12/28/2004 12:00AM

Thoroughbred racing at dawn of 2005


TUCSON, Ariz. - As a new year dawns, here is where things stand in Thoroughbred racing in North America.

In the West, we have a new edition of Wayne's World, the cast headed this time around by the wily Wayne Gertmenian. The entrenched leader of the Jockeys' Guild, Gertmenian, eying the grossly overpaid athletes of professional baseball, basketball, and football, hopes to add jockeys to their ranks. How? By having the industry pay not only for their accident insurance but also for their images on television and simulcasting screens.

Gertmenian wants tracks to pay jockeys appearance money, a proposal that will lead to fraternal bloodshed in the coming year. Tom Meeker was on target when he told the Racing Symposium in Tucson in mid-December that the jockeys "are preparing to go to war." Gertmenian has fired the first salvo, and the battle is joined.

In the East, we have the quaintly named Friends of New York Racing, all non-New Yorkers, all powerful racing interests, and all driven, we are asked to believe, by a burst of altruism that has led them to drop a million dollars or so into Tim Smith's new pot to help improve New York racing. A bright schoolboy with an inquiring mind might ask, "Why would they do that?" And the kid next to him, whose dad might be a horseplayer, would tell him, "Because NYRA's franchise is up for grabs in two years, dummy."

In the Midwest, we have the toothless tiger, the much-ballyhooed "reform" of auction sales. Cot Campbell was credited with doing the impossible by herding these cats, and he did, but he didn't declaw them, and he certainly hasn't tamed them. They still can scratch and bite without fear of retribution, since the 21 members of Campbell's Sales Integrity Task Force took the reforms only "as far as they deemed necessary." They were not inclined nor empowered to provide penalties for misdeeds, or for enforcement of the new code.

As Satish Sanan, the prime mover of auction reform, observed, "The proof of the pudding will be the implementation."

Men as successful as Sanan, who sought true transparency - complete disclosure by sellers, agents, and vets - are pragmatists, understanding and accepting reality, and he knows better than anyone that the new "code," while a major step forward, falls far short of true reform. Connivers do not trade on good faith, and the auction world is their picnic ground.

In the North, one of the far-seeing thinkers of North American racing, David Willmot, president and CEO of Woodbine Entertainment, has taken perhaps the most significant action of all in racing in 2004, and will unveil it sometime in 2005. It is wireless technology.

Three years ago, at a racing congress in Las Vegas, my son, who toils as Enterprise Strategy Manager at Microsoft, told leaders of racing that the next five years were critical, and that if they did not catch up and keep up with technology they would suffer serious harm from the innovative hands of competition. He said racing needed to make certain that players could use existing and fast-developing technology by betting - and viewing the races on which they bet - from their cars, their offices, their bathrooms, and their bedrooms.

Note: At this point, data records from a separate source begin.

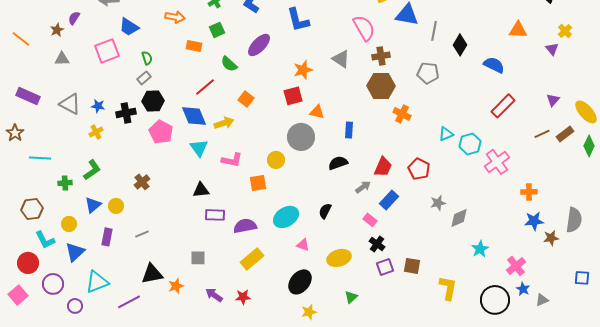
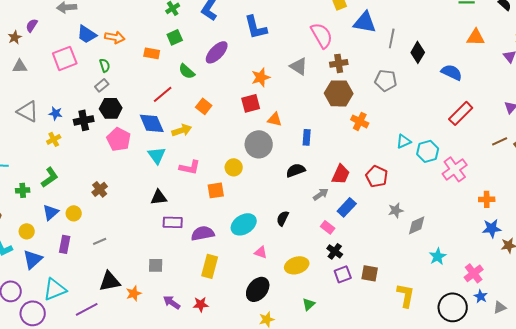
orange arrow: (175, 17) -> (115, 37), moved
yellow rectangle: (252, 259) -> (210, 266), turned -35
purple circle: (75, 306) -> (33, 313), size x1.6

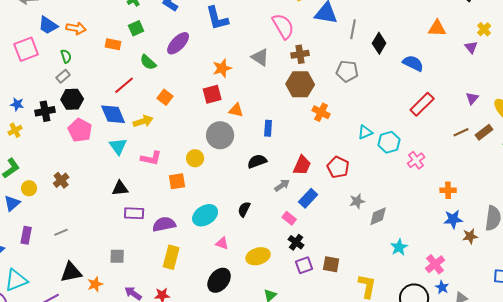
pink cross: (455, 169) -> (416, 160), size x0.7
yellow circle: (74, 213) -> (29, 188), moved

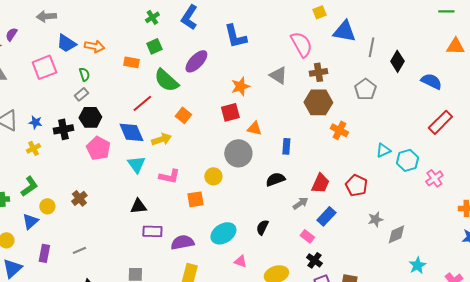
green semicircle: (148, 62) -> (166, 80), size x1.5
gray pentagon: (347, 71) -> (365, 89), turned 30

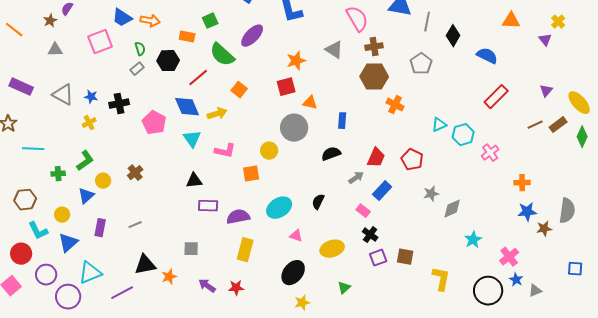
black hexagon: (90, 117) -> (168, 61), moved

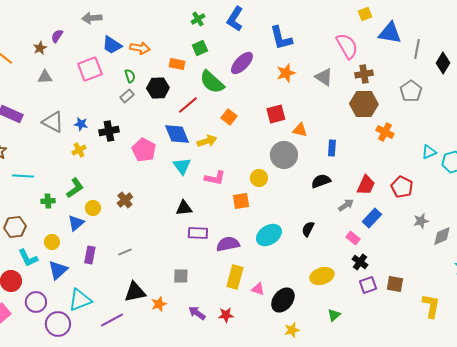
orange star: (296, 61) -> (286, 73), moved
pink triangle: (296, 236) -> (258, 289), moved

This idea has far-reaching consequences, of course, for a sport and industry that still tries to count filled seats at a racetrack as the measuring stick of success, despite the fact that only 15 percent or so of money wagered takes place from people in those seats.

Willmot and his Woodbine technicians understand the wireless evolution taking place, and are positioning themselves to meet the challenge. I have seen their pioneering effort, still in progress but nearing completion, and it is impressive and proactive.

Those who get to use it will like it, hopefully in the new year soon getting under way.